“Without women, without collective effort we cannot really restore the Niger Delta environment.”
This assertion was made by Chief Emem Okon, the Executive Director of Kebetkache Women Development Centre, in a keynote address she presented to the women of Niger Delta as they gathered for the sixth edition of the Niger Delta Women Day of Action for Environmental Justice in Yenegoa, the Bayelsa State capital, on December 17, 2021.
The event was themed: “Building a Feminist Economy for Ecosystem Restoration”.
“How can we adopt a development model that is inclusive, that everybody has a role to play, everybody’s role and contribution is recognised, resources are allocated to everybody, and everybody is happy?” she asked.
According to her, this is an ideal situation that sounds like being impossible, but it is possible.
“It can be done; even if we don’t get a perfect picture but it can be done, we can get something close to that. So, that is why we came up with ‘building a feminist economy for ecosystem restoration’.
“What it means is, without the women, without a collective effort we cannot really restore the Niger Delta environment. The implication is that there is serious inequality which does not promote development and peace: and because of this fact, the consequences have manifested in various forms.”
The aim of the gathering was to focus attention and discussion on the need for more gender friendly economic policies for an improved Niger Delta. The forum acknowledged that women have made positive impact bringing about change but their needs are never brought to the negotiating table.
The forum identified the need to redefine the relationship between men and women on economy, as the rivers, air and soil in the region puts the region very much in danger.
Participants lamented the fact “that government doesn’t care what happens to the people hence the long time in clamping the Santa Barbara spill in Nembe. The poor state of education and health system further worsens the state of the women”.
The forum also noted “that Insecurity and the attendant violence and other vices, place women, girls and children in greater danger. Oil pollution which keeps mounting without mitigation is increasing ill-health and incapacitating Niger Delta men with altered spermatozoa”.
They canvassed for a new economic agenda, saying “that oil is fast losing attention, and so the need for a new economic agenda for the Niger Delta. The patriarchy has indoctrinated women into accepting abnormal situations rather than breaking barriers to push women voices, and that everyone is entitled to clean air, water and soil as fundamental rights now evading communities. That everyone has a right to food choices guaranteed by natural agriculture”.
In a communiqué issued at the end of the event and signed by over 20 civil society organisations, participants resolved that:
- Women should redefine and set an agenda to bring issues about women to the forefront for needed action by government and other decision makers.
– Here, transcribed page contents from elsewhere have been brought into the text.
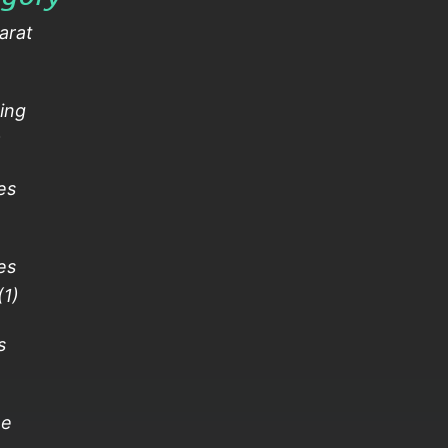
arat
ing
)
es
es
(1)
s
)
ne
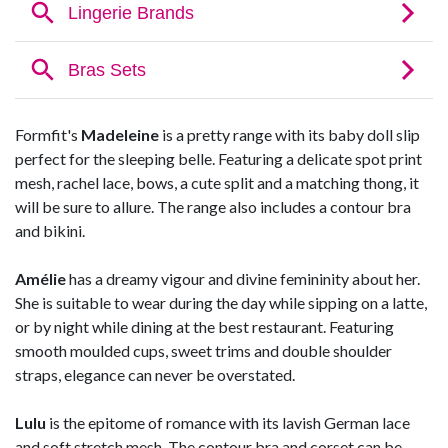
Formfit's
Madeleine
is a pretty range with its baby doll slip
perfect for the sleeping belle. Featuring a delicate spot print
mesh, rachel lace, bows, a cute split and a matching thong, it
will be sure to allure. The range also includes a contour bra
and bikini.
Amélie
has a dreamy vigour and divine femininity about her.
She is suitable to wear during the day while sipping on a latte,
or by night while dining at the best restaurant. Featuring
smooth moulded cups, sweet trims and double shoulder
straps, elegance can never be overstated.
Lulu
is the epitome of romance with its lavish German lace
and soft stretch mesh. The contour bra and corset can be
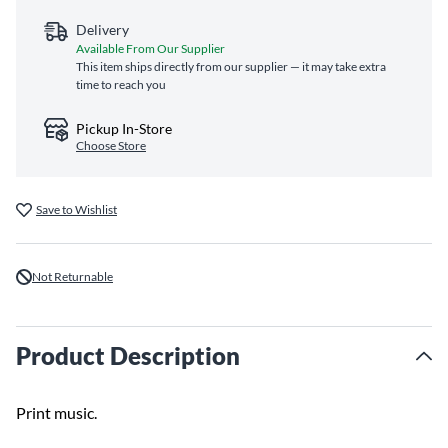
Delivery
Available From Our Supplier
This item ships directly from our supplier — it may take extra
time to reach you
Pickup In-Store
Choose Store
Save to Wishlist
Not Returnable
Product Description
Print music.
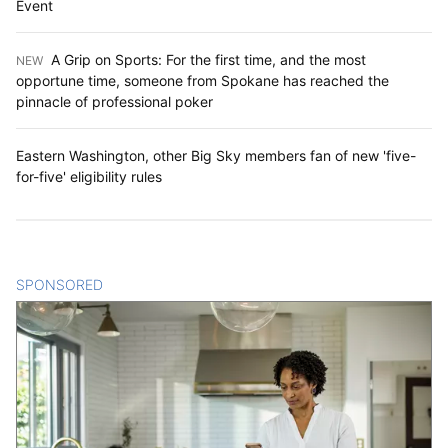
Event
A Grip on Sports: For the first time, and the most
NEW
:
opportune time, someone from Spokane has reached the
pinnacle of professional poker
Eastern Washington, other Big Sky members fan of new 'five-
for-five' eligibility rules
SPONSORED
CONTENT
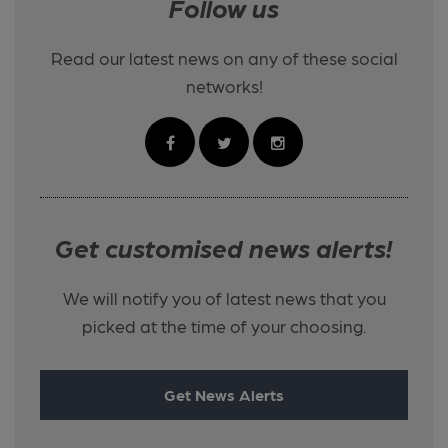
Follow us
Read our latest news on any of these social
networks!
Get customised news alerts!
We will notify you of latest news that you
picked at the time of your choosing.
Get News Alerts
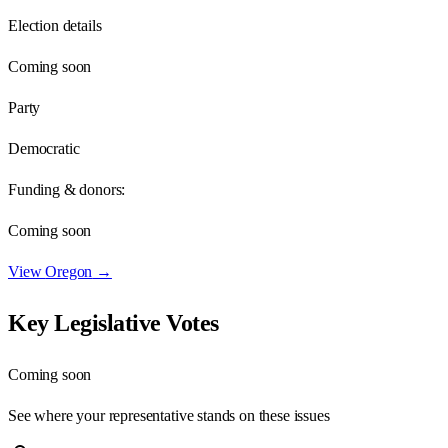
Election details
Coming soon
Party
Democratic
Funding & donors:
Coming soon
View
Oregon
→
Key Legislative Votes
Coming soon
See where your representative stands on these issues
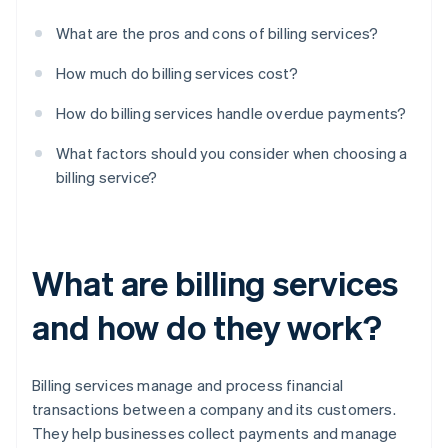
What are the pros and cons of billing services?
How much do billing services cost?
How do billing services handle overdue payments?
What factors should you consider when choosing a
billing service?
What are billing services
and how do they work?
Billing services manage and process financial
transactions between a company and its customers.
They help businesses collect payments and manage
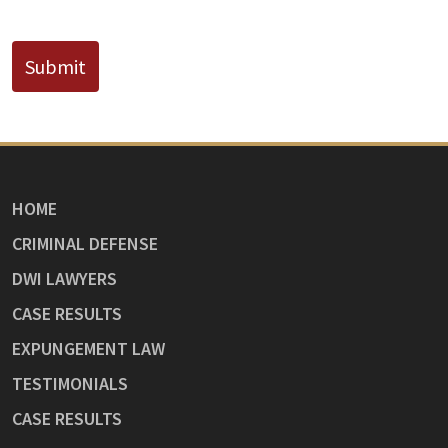
CAPTCHA
Submit
HOME
CRIMINAL DEFENSE
DWI LAWYERS
CASE RESULTS
EXPUNGEMENT LAW
TESTIMONIALS
CASE RESULTS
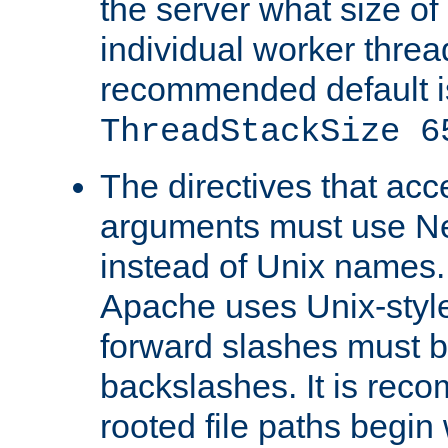
the server what size of 
individual worker threa
recommended default i
ThreadStackSize 6
The directives that acc
arguments must use N
instead of Unix names
Apache uses Unix-style
forward slashes must b
backslashes. It is rec
rooted file paths begi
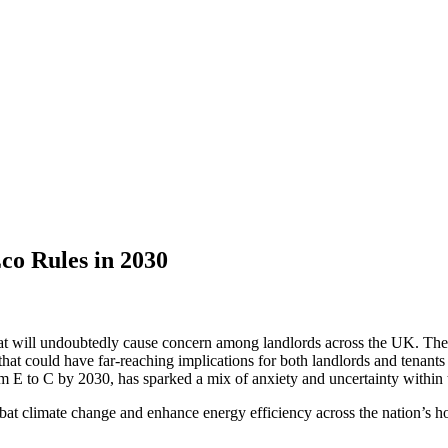
co Rules in 2030
e that will undoubtedly cause concern among landlords across the UK. Th
that could have far-reaching implications for both landlords and tena
om E to C by 2030, has sparked a mix of anxiety and uncertainty within 
 climate change and enhance energy efficiency across the nation’s housi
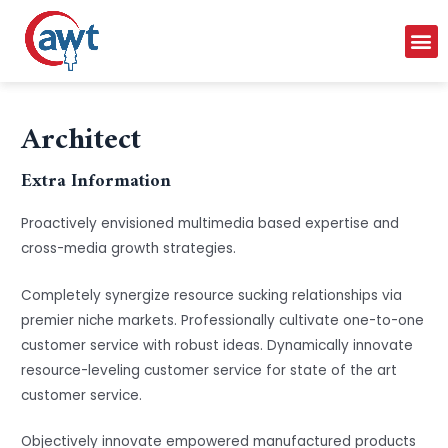
Architect
Extra Information
Proactively envisioned multimedia based expertise and
cross-media growth strategies.
Completely synergize resource sucking relationships via
premier niche markets. Professionally cultivate one-to-one
customer service with robust ideas. Dynamically innovate
resource-leveling customer service for state of the art
customer service.
Objectively innovate empowered manufactured products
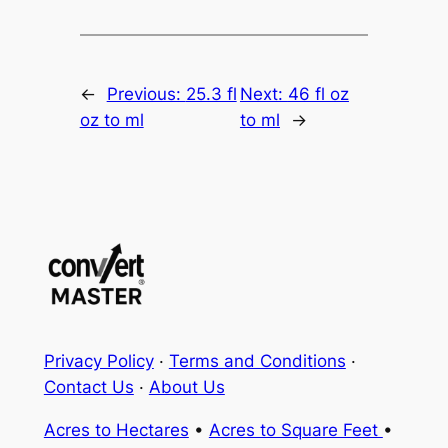
←
Previous:
25.3 fl
Next:
46 fl oz
oz to ml
to ml
→
Privacy Policy
·
Terms and Conditions
·
Contact Us
·
About Us
Acres to Hectares
•
Acres to Square Feet
•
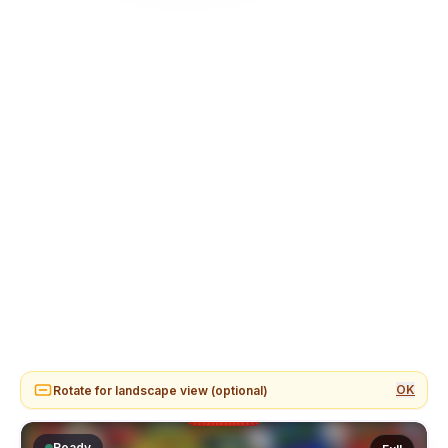
OK
Rotate for landscape view (optional)
Ready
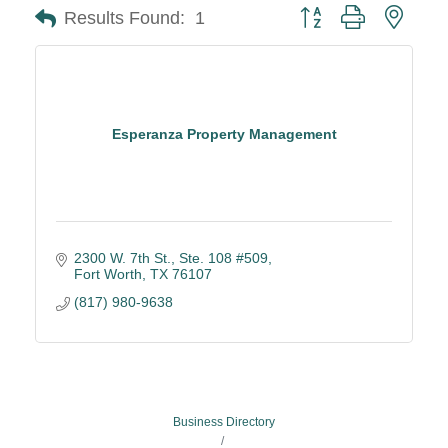
Button group with neste
Results Found:
1
Esperanza Property Management
2300 W. 7th St.
Ste. 108 #509
Fort Worth
TX
76107
(817) 980-9638
Business Directory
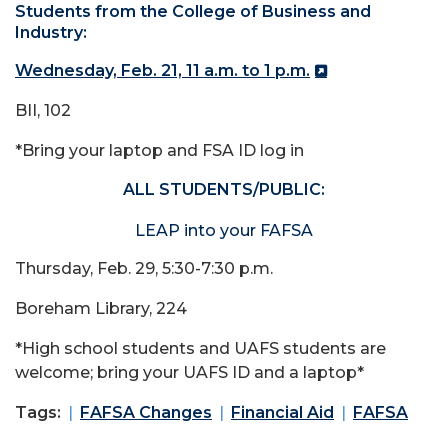
Students from the College of Business and
Industry:
Wednesday, Feb. 21, 11 a.m. to 1 p.m.
BII, 102
*Bring your laptop and FSA ID log in
ALL STUDENTS/PUBLIC:
LEAP into your FAFSA
Thursday, Feb. 29, 5:30-7:30 p.m.
Boreham Library, 224
*High school students and UAFS students are
welcome; bring your UAFS ID and a laptop*
Tags:
FAFSA Changes
Financial Aid
FAFSA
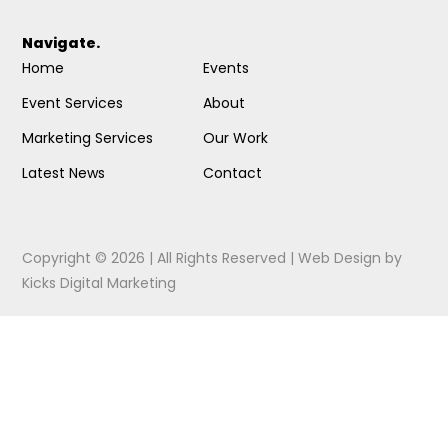
Navigate.
Home
Events
Event Services
About
Marketing Services
Our Work
Latest News
Contact
Copyright © 2026 | All Rights Reserved |
Web Design
by
Kicks Digital Marketing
- Education and health sectors should be upgraded to improve opportunities for women to effectively contribute to society and reduce violence and vices.
- Women should collectively raise calls for a clean environment in the region.
- That mitigation of all polluted sites must be a priority and important to bring women out of economic bondage.
- Women should pull together to promote natural agriculture, and that with attention back to agriculture, there is need to adapt smart ways of making the most of nature.
- Deliberate policies should be put in place for women to access financial and other opportunities, and that the 10 % of the PIA host community fund should be devoted to projects that will directly benefit women in the communities.
- That Niger Delta states and local governments should adopt the Gender and Climate Change Action Plan.